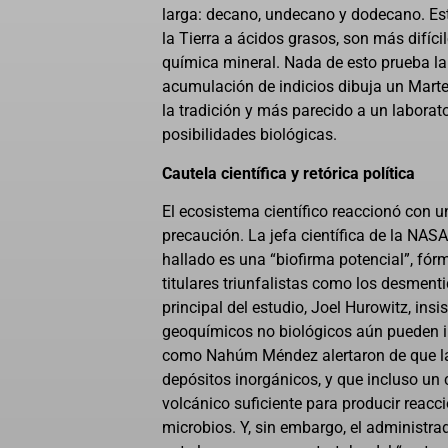
larga: decano, undecano y dodecano. Es
la Tierra a ácidos grasos, son más difícil
química mineral. Nada de esto prueba la 
acumulación de indicios dibuja un Marte 
la tradición y más parecido a un laborat
posibilidades biológicas.
Cautela científica y retórica política
El ecosistema científico reaccionó con 
precaución. La jefa científica de la NASA
hallado es una “biofirma potencial”, fórm
titulares triunfalistas como los desmenti
principal del estudio, Joel Hurowitz, ins
geoquímicos no biológicos aún pueden i
como Nahúm Méndez alertaron de que la
depósitos inorgánicos, y que incluso un c
volcánico suficiente para producir reacc
microbios. Y, sin embargo, el administra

· · · · ·

Print every record exactly without the images.

larga: decano, undecano y dodecano. Es
la Tierra a ácidos grasos, son más difícil
química mineral. Nada de esto prueba la 
acumulación de indicios dibuja un Marte 
la tradición y más parecido a un laborat
posibilidades biológicas.
Cautela científica y retórica política
El ecosistema científico reaccionó con 
precaución. La jefa científica de la NASA
hallado es una “biofirma potencial”, fórm
titulares triunfalistas como los desmenti
principal del estudio, Joel Hurowitz, ins
geoquímicos no biológicos aún pueden i
como Nahúm Méndez alertaron de que la
depósitos inorgánicos, y que incluso un c
volcánico suficiente para producir reacc
microbios. Y, sin embargo, el administra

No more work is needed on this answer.